Online dating apps have been accused of fueling hook-up culture, and killing romance and even the dinner date, but their effects on society are deeper than originally thought. The rise of internet dating services could be behind stronger marriages, an increase in interracial partnerships, and more connections between people from way outside our social circles, according to a new study by economics professors Josue Ortega at the University of Essex and Philipp Hergovich at the University of Vienna in Austria.
Today, more than one-third of marriages begin online.
With the popularity of sites like e Harmony, match.com, OKcupid and literally thousands of similar others, the stigma of online dating has diminished considerably in the last decade.
More and more of us insist on outsourcing our love-lives to spreadsheets and algorithms.
At the two biggest subscription-based sites in the U.
S., ( a month) and e Harmony ( a month), users can save by signing on for, say, a six-month bundle ( per month and per month, respectively).
Now, as we open our dating pool to strangers, the pool of potential mates has become more diverse, and the online dating world is “benefitting exponentially,” said dating coach Meredith Golden.
“We don’t always fall in love with our clone so a wider dating net, be it outside of race and ethnicity or tapping into a large LGBTQ pool creates happy unions,” she said.
And many of them pay a hefty sum for that chance to meet their perfect match.
Those unions could also lead to a more harmonious society, the study from Ortega and Hergovich found.
The researchers created more than 10,000 simulations of randomly generated societies and added social connections to them.

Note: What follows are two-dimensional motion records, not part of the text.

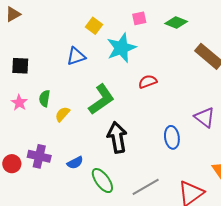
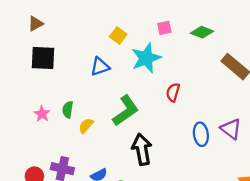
black square: (20, 66) -> (43, 58), moved, size x1.4
red semicircle: (148, 82) -> (173, 92), turned -54
blue ellipse: (172, 137) -> (201, 134), moved

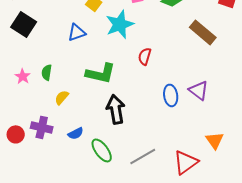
black square: (43, 58) -> (24, 24), turned 30
green L-shape: (126, 111) -> (101, 73), turned 48
yellow semicircle: (86, 126) -> (62, 97), moved

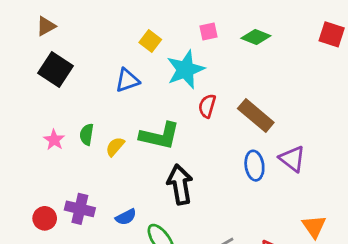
brown rectangle: (203, 32) -> (256, 115), moved
red semicircle: (145, 56) -> (207, 106), moved
yellow semicircle: (62, 97) -> (115, 147), moved

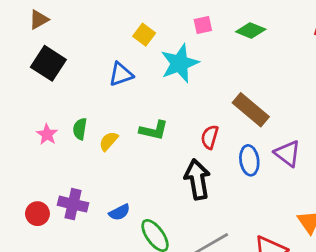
red semicircle: (207, 106) -> (210, 137), moved
green L-shape: (160, 136) -> (154, 130), size x0.7
black arrow: (180, 185) -> (197, 179), moved

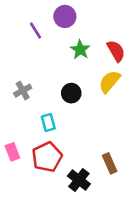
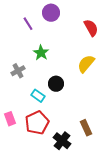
green star: (80, 50) -> (41, 53), moved
red semicircle: (116, 51) -> (91, 28), moved
black circle: (71, 93) -> (56, 84), moved
cyan rectangle: (48, 122) -> (38, 96), turned -40

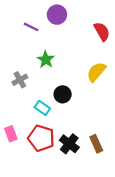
purple line: (28, 24) -> (31, 27), turned -32
red pentagon: (37, 123) -> (41, 138), turned -30
black cross: (62, 141) -> (69, 144), moved

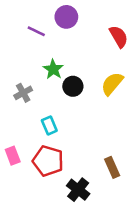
black circle: (63, 94) -> (73, 86), moved
cyan rectangle: (42, 108) -> (49, 126), turned 32
black cross: (69, 144) -> (78, 190), moved

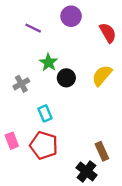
purple circle: (66, 17) -> (71, 16), moved
black cross: (78, 190) -> (86, 171), moved

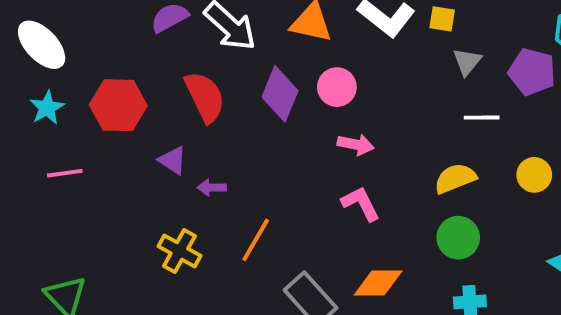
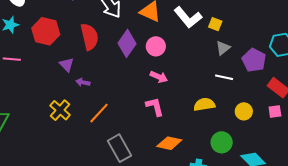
green circle: (458, 238) -> (222, 142), moved
orange diamond: (378, 283) -> (169, 143), moved

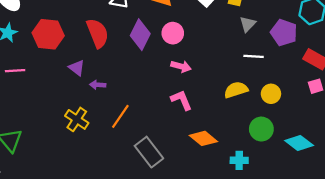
yellow circle: (244, 111) -> (271, 94), moved
orange diamond: (169, 143) -> (203, 138), turned 35

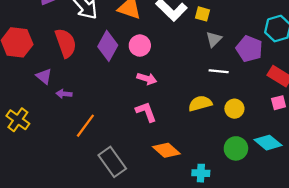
yellow cross: (77, 119) -> (18, 120), moved
green circle: (261, 129) -> (236, 148), moved
cyan diamond: (299, 143) -> (268, 143), moved

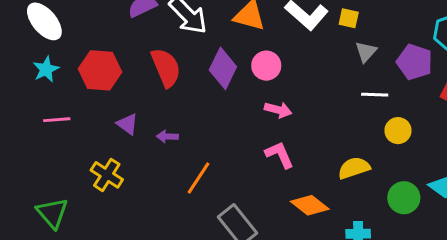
purple triangle: (44, 76) -> (128, 124), moved
yellow semicircle: (200, 103) -> (354, 168), moved
yellow circle: (234, 109) -> (398, 131), moved

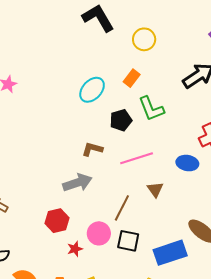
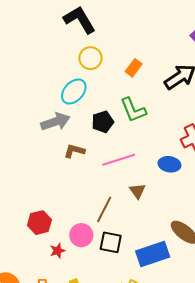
yellow circle: (144, 39) -> (90, 58), moved
orange rectangle: (132, 78) -> (134, 68), moved
gray arrow: (77, 183) -> (55, 122), moved

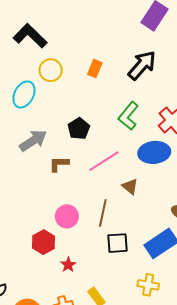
cyan ellipse: (74, 92) -> (24, 94), moved
green L-shape: (133, 110) -> (128, 116), moved, turned 76
blue ellipse: (169, 164) -> (154, 152), size x1.4
pink circle: (81, 235) -> (67, 216), moved

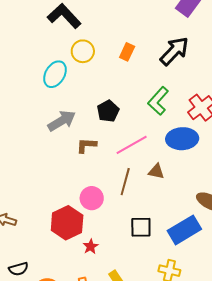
brown triangle: (130, 186) -> (156, 171), turned -30
brown line: (103, 213) -> (125, 182), moved
red hexagon: (44, 242) -> (67, 223), size x1.4

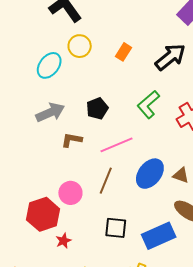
blue ellipse: (182, 139) -> (150, 174), moved, turned -56
brown triangle: (156, 171) -> (181, 175), moved

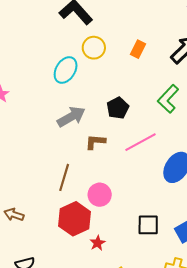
brown line: (106, 181) -> (64, 177), moved

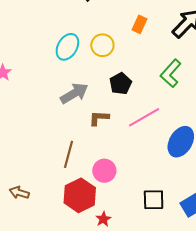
yellow circle: (94, 48) -> (102, 45), moved

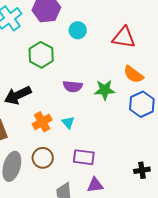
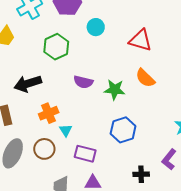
blue hexagon: (142, 104) -> (123, 130), moved
cyan triangle: (68, 122) -> (66, 130), moved

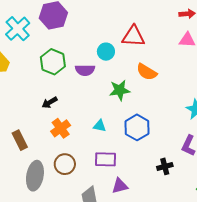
cyan circle: (96, 27) -> (106, 52), moved
purple semicircle: (83, 82) -> (85, 70), moved
black arrow: (28, 84) -> (50, 102), moved, size x0.6
cyan triangle: (66, 130) -> (100, 126), moved, turned -32

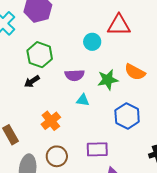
purple semicircle: (85, 70) -> (75, 75), moved
orange semicircle: (147, 72) -> (135, 72), moved
black arrow: (50, 102) -> (32, 81), moved
cyan triangle: (100, 126) -> (83, 100), moved

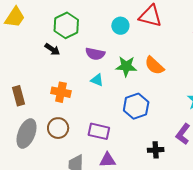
black arrow: (32, 81) -> (52, 49), turned -126
orange cross: (51, 121) -> (61, 92), turned 36

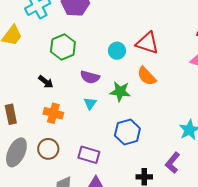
black arrow: (52, 49) -> (46, 82), moved
orange semicircle: (154, 66) -> (147, 76), moved
cyan triangle: (97, 80) -> (90, 103), turned 40

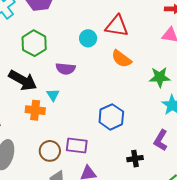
black arrow: (46, 82) -> (23, 80), size x1.8
green star: (120, 92) -> (160, 77), moved
cyan triangle: (90, 103) -> (53, 95), moved
brown circle: (48, 149) -> (50, 151), moved

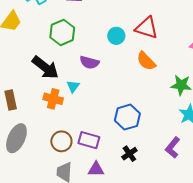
black cross: (135, 159) -> (129, 154), moved, turned -35

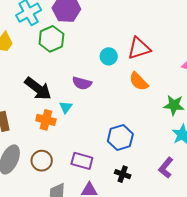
red triangle: (147, 28) -> (139, 48), turned -35
green hexagon: (62, 32) -> (51, 39), moved
brown circle: (61, 141) -> (42, 161), moved
black cross: (129, 154) -> (123, 174), turned -35

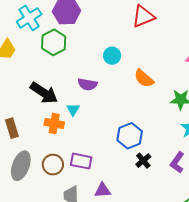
red triangle: (139, 48) -> (143, 16), moved
purple rectangle: (82, 161) -> (81, 161), moved
black cross: (123, 174) -> (143, 161), moved, turned 35

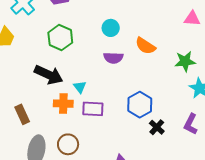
green hexagon: (54, 42) -> (60, 38), moved
purple semicircle: (87, 84) -> (113, 58), moved
purple rectangle: (81, 161) -> (93, 109), moved

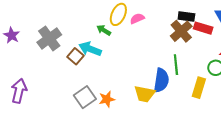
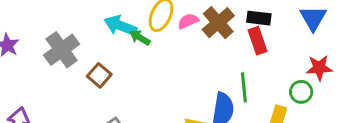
red rectangle: (203, 28) -> (257, 41), moved, turned 54
brown cross: (181, 31) -> (218, 23), moved
cyan arrow: (90, 49) -> (120, 26), moved

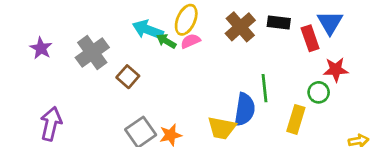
pink semicircle: (188, 21) -> (190, 41), moved
red rectangle: (257, 41) -> (310, 38), moved

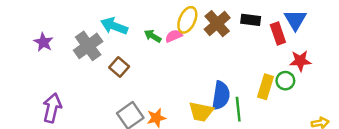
yellow ellipse: (186, 20) -> (187, 20), moved
cyan arrow: (148, 30) -> (114, 26), moved
green line: (264, 88) -> (238, 109), moved
yellow rectangle: (296, 119) -> (266, 87), moved

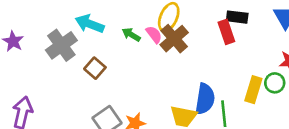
brown cross: (217, 24) -> (174, 39), moved
red rectangle: (278, 33) -> (226, 32), moved
pink semicircle: (174, 36) -> (154, 35), turned 77

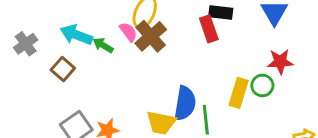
cyan arrow: (90, 24) -> (76, 35), moved
green arrow: (131, 35) -> (103, 45), moved
gray cross: (61, 45) -> (26, 44), size x0.7

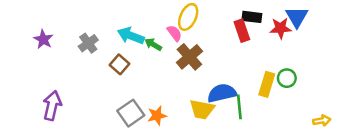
brown cross: (151, 36) -> (189, 57), moved
red star: (280, 62) -> (281, 28), moved
blue semicircle: (185, 103) -> (222, 93), turned -112

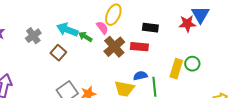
black rectangle: (252, 17) -> (150, 28), moved
red rectangle: (242, 31) -> (139, 47), moved, turned -66
blue semicircle: (222, 93) -> (140, 76), size x0.6

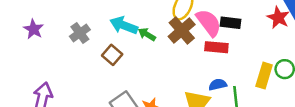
red star: (187, 24) -> (278, 18), turned 30
pink semicircle: (102, 28) -> (209, 23), moved, size x1.6
brown cross: (114, 47) -> (182, 30), moved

Most people meet their significant others through their social circles or work/school functions. In the search for a potential date, more and more people are switching to less traditional methods. With the rise and rise of apps like Tinder (and the various copycat models) who could blame them.
If you want to think about dating as a numbers game (and apparently many people do), you could probably swipe left/right between 10 – 100 times in the span of time that it would take you to interact with one potential date in ‘real-life’.